There's OCR systems which work on the basis of internal font consistency. They break the page into a series of single character images, and because the same character repeated is close to identical it's trivial to match them up, so you can easily build a map of characters.
You then just need a human to label each character once. With a pixel image comparison 0 looks completely different from o.
If they're using a standard font then a regular OCR (you'd only need four nines accuracy to get it 100% correct) would be fine, even with a weird font it still be easy to get that level of accuracy.
The obvious solution to this would be to cycle randomly between fonts every few characters (or keep a running total of the font used for each particular symbol, and ensure it stays below some threshold). For bonus points you could convert the key from base64/ascii to unicode or similar.
The obvious solution to this would be to cycle randomly between fonts every few characters (or keep a running total of the font used for each particular symbol, and ensure it stays below some threshold).

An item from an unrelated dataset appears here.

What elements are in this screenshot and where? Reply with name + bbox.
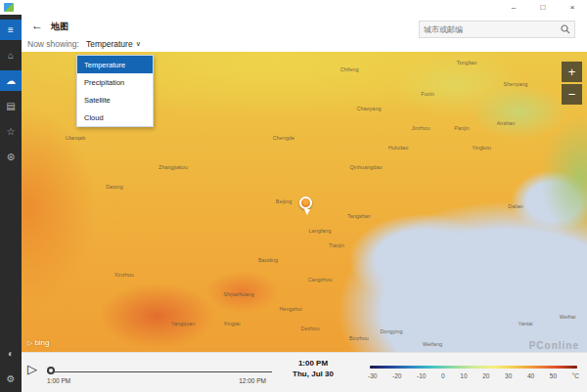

This sounds like a useful defence in general against OCR re-use of particular things you might publish. I wonder if it could be done in a manner unobtrusive to the eye, but progressively more expensive to algorithms, either in terms of memory or time. This is really a neat idea you have.
Doesn't matter. A few wrong characters can easily be brute-forced. Once you have enough of the characters, you can just write a program to try modifying a few of them until you get a key that works.